Markets responded favourably to the UK’s Consumer Price Index reading that came in below expectations while anticipating a slew of tech profits that were scheduled to be released after the US session.
The value of the US dollar increased significantly. The US Dollar index, or DXY, ranged from a low of 99.925 to a high of 100.535. Additionally, the yen’s decline on Wednesday was advantageous for the US Dollar.
Wednesday’s lower global government bond yields were positive for precious metals, with Gold occasionally shining throughout a tumultuous US session. Gold, on the other hand, finished the day flat near $1,977 and higher than the range’s low and high of $1,969.81 and $1,9870.99. In the meantime, data suggests that a fund sale of gold is depressing prices, as gold ETF holdings on Tuesday hit a 4-month low. Bitcoin is now worth $29976.42, up $181.47 or 0.61%. Despite earlier advances, the price of crude oil and petrol on Wednesday ended up mixed.
Economic Data
For the first time since January, UK Core CPI decreased from 7.1% YoY to 6.9% YoY, and service inflation decreased from 7.4% YoY to 7.2% YoY. But when wages grow faster, the Bank of England’s (BoE) task of bringing inflation down will become more challenging. Although both the core and headline measures came in below estimates, markets reduced their expectation that the BoE will increase interest rates by 50 basis points next month. As a result, GBP/USD kept falling and went from a high of 1.3041 to a low of 1.2867.

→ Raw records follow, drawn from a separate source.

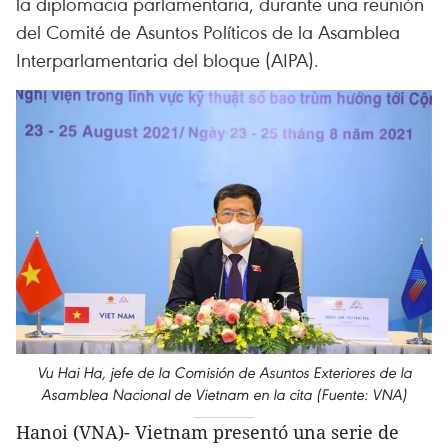
la diplomacia parlamentaria, durante una reunión
del Comité de Asuntos Políticos de la Asamblea
Interparlamentaria del bloque (AIPA).
Vu Hai Ha, jefe de la Comisión de Asuntos Exteriores de la
Asamblea Nacional de Vietnam en la cita (Fuente: VNA)
Hanoi (VNA)- Vietnam presentó una serie de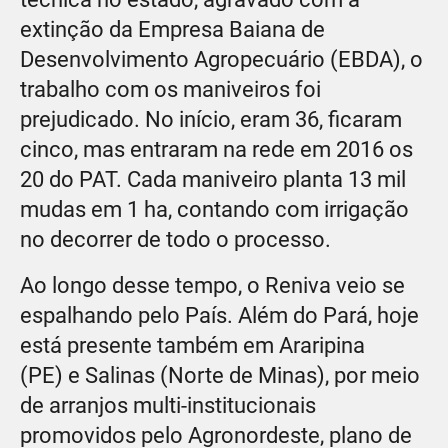
extinção da Empresa Baiana de
Desenvolvimento Agropecuário (EBDA), o
trabalho com os maniveiros foi
prejudicado. No início, eram 36, ficaram
cinco, mas entraram na rede em 2016 os
20 do PAT. Cada maniveiro planta 13 mil
mudas em 1 ha, contando com irrigação
no decorrer de todo o processo.
Ao longo desse tempo, o Reniva veio se
espalhando pelo País. Além do Pará, hoje
está presente também em Araripina
(PE) e Salinas (Norte de Minas), por meio
de arranjos multi-institucionais
promovidos pelo Agronordeste, plano de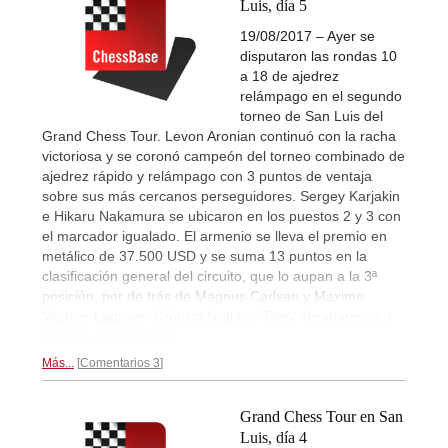
Luis, día 5
19/08/2017 – Ayer se
disputaron las rondas 10
a 18 de ajedrez
relámpago en el segundo
torneo de San Luis del
Grand Chess Tour. Levon Aronian continuó con la racha
victoriosa y se coronó campeón del torneo combinado de
ajedrez rápido y relámpago con 3 puntos de ventaja
sobre sus más cercanos perseguidores. Sergey Karjakin
e Hikaru Nakamura se ubicaron en los puestos 2 y 3 con
el marcador igualado. El armenio se lleva el premio en
metálico de 37.500 USD y se suma 13 puntos en la
clasificación general del circuito, que lo aupan a la 3ª
posición, por de trás de Magnus Carlsen y Maxime
Vachier-Lagrave. Crónica final por Tatev Abrahamyan. |
Fotos: Lennart Ootes
Más...
Comentarios 3
Grand Chess Tour en San
Luis, día 4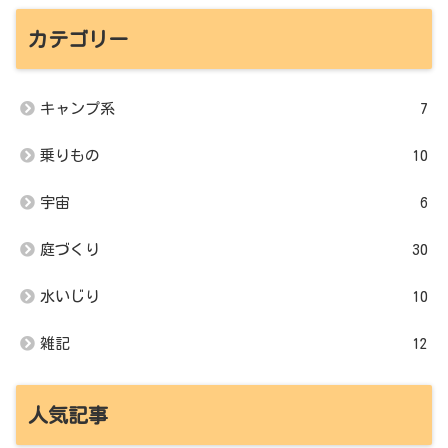
カテゴリー
キャンプ系
7
乗りもの
10
宇宙
6
庭づくり
30
水いじり
10
雑記
12
人気記事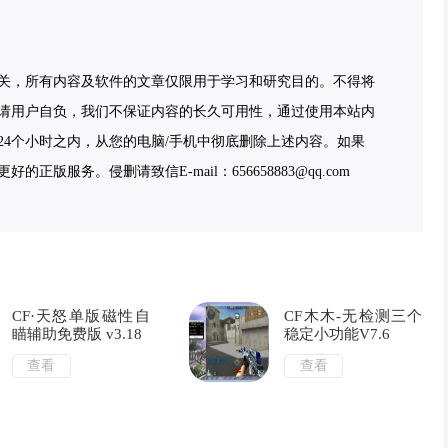
关，所有内容及软件的文章仅限用于学习和研究目的。不得将
请用户自负，我们不保证内容的长久可用性，通过使用本站内
4个小时之内，从您的电脑/手机中彻底删除上述内容。如果
服务。侵删请致信E-mail：656658883@qq.com
CF·天怒单版磁性自
CF木木-无检测三个
瞄辅助免费版 v3.18
稳定小功能V7.6
查看
查看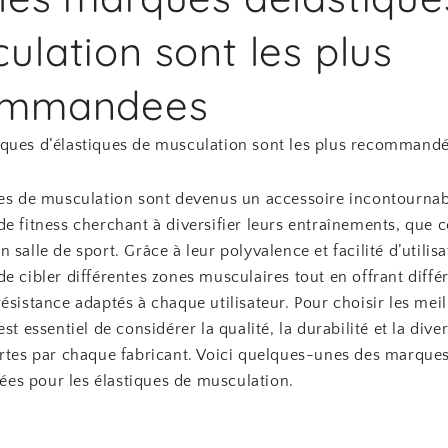
ulation sont les plus
ommandees
ques d’élastiques de musculation sont les plus recommand
ues de musculation sont devenus un accessoire incontournab
e fitness cherchant à diversifier leurs entraînements, que ce
 salle de sport. Grâce à leur polyvalence et facilité d’utilisat
e cibler différentes zones musculaires tout en offrant diffé
ésistance adaptés à chaque utilisateur. Pour choisir les mei
est essentiel de considérer la qualité, la durabilité et la dive
ertes par chaque fabricant. Voici quelques-unes des marques
s pour les élastiques de musculation.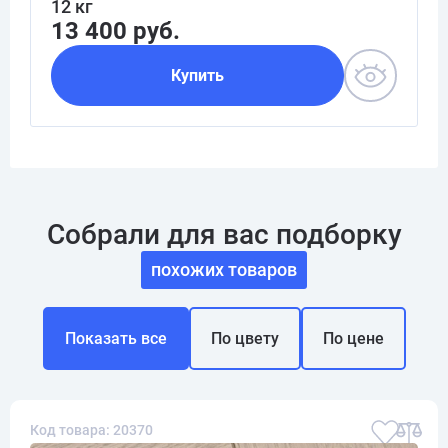
12 кг
13 400 руб.
Купить
Собрали для вас подборку
похожих товаров
Показать все
По цвету
По цене
Код товара: 20370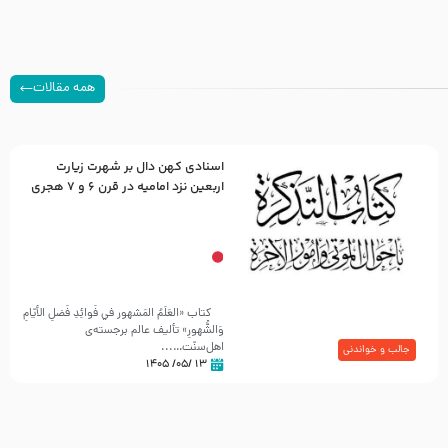
همه مقالات
اسنادی کهن دال بر شهرت زیارت
اربعین نزد امامیه در قرن ۶ و ۷ هجری
کتاب «العَلَمُ المَشهور في فَوائِدِ فَضلِ الأيّامِ
وَالشُّهورِ» تألیف عالم برجسته‌ی
اهل‌سنّت…...
جالب و خواندنی
۱۳ /۰۵/ ۱۴۰۵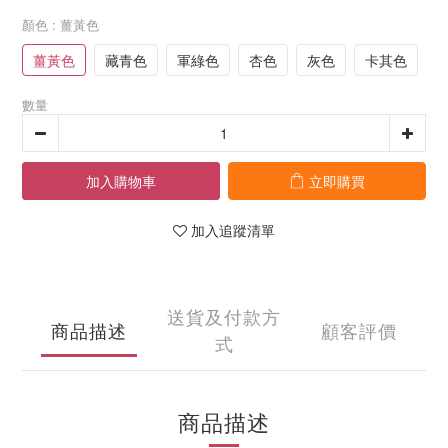
顏色
: 薑黃色
薑黃色
藏青色
軍綠色
杏色
灰色
卡其色
數量
加入購物車
立即購買
加入追蹤清單
送貨及付款方
商品描述
顧客評價
式
商品描述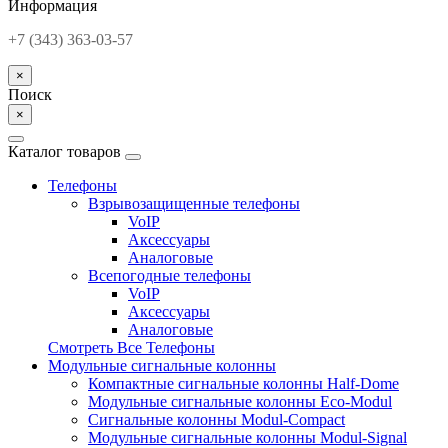
Информация
+7 (343) 363-03-57
×
Поиск
×
Каталог товаров
Телефоны
Взрывозащищенные телефоны
VoIP
Аксессуары
Аналоговые
Всепогодные телефоны
VoIP
Аксессуары
Аналоговые
Смотреть Все Телефоны
Модульные сигнальные колонны
Компактные сигнальные колонны Half-Dome
Модульные сигнальные колонны Eco-Modul
Сигнальные колонны Modul-Compact
Модульные сигнальные колонны Modul-Signal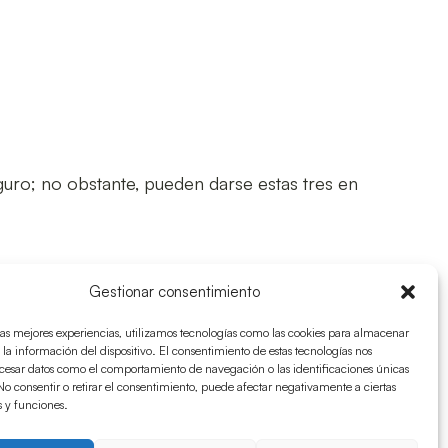
uro; no obstante, pueden darse estas tres en
Gestionar consentimiento
las mejores experiencias, utilizamos tecnologías como las cookies para almacenar
 la información del dispositivo. El consentimiento de estas tecnologías nos
ocesar datos como el comportamiento de navegación o las identificaciones únicas
. No consentir o retirar el consentimiento, puede afectar negativamente a ciertas
s y funciones.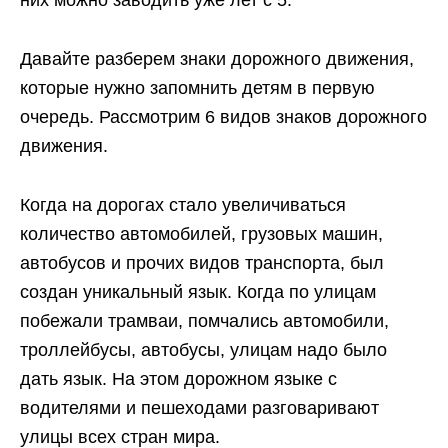
них можно заводить уже лет с 5.
Давайте разберем знаки дорожного движения,
которые нужно запомнить детям в первую
очередь. Рассмотрим 6 видов знаков дорожного
движения.
Когда на дорогах стало увеличиваться
количество автомобилей, грузовых машин,
автобусов и прочих видов транспорта, был
создан уникальный язык. Когда по улицам
побежали трамваи, помчались автомобили,
троллейбусы, автобусы, улицам надо было
дать язык. На этом дорожном языке с
водителями и пешеходами разговаривают
улицы всех стран мира.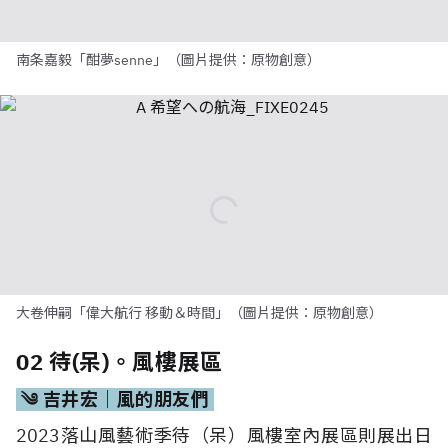
南条嘉毅「酣夢senne」（圖片提供：原物創意）
大卷伸嗣「偉大航行 移動＆時間」（圖片提供：原物創意）
02 待(呆)。風樓展區
༄ 吉井宏｜風的朋友們
2023落山風藝術季待（呆）風樓室內展區則展出日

According to the monthly data released by the US Census Bureau on Wednesday, housing starts decreased by 8% on a monthly basis in June after increasing by 15.7% (reduced from +21.7%) in May. Building Permits decreased over the said period.
The US housing data missed expectations but failed to trigger a market reaction. The dollar started to outperform its rivals on Wednesday in the US Dollar Index , which tracks the USD’s valuation against a basket of six major currencies, climbing to fresh five-day highs above 100.50 in the American session.
Key Developments
USD/JPY on Wednesday rose by +0.62%. The yen was under pressure Wednesday after Bank of Japan’s Governor Ueda suggested that there will be a continuation of the BOJ’s easy monetary policy until there is a shift in its assessment for achieving its inflation target. Stocks were higher which dented the allure of the Yen and its safe-haven demand.
As for the Euro, the DXY rally was a painful ride for stubborn bulls. An additional decline in the 10-year German bund yield to a 3-week low weakened the euro’s interest rate differentials and EUR/USD ended the day considerably lower touching a low of 1.1174. During the Asian session, markets focus on Australian labour market data and Japan’s trade balance for June.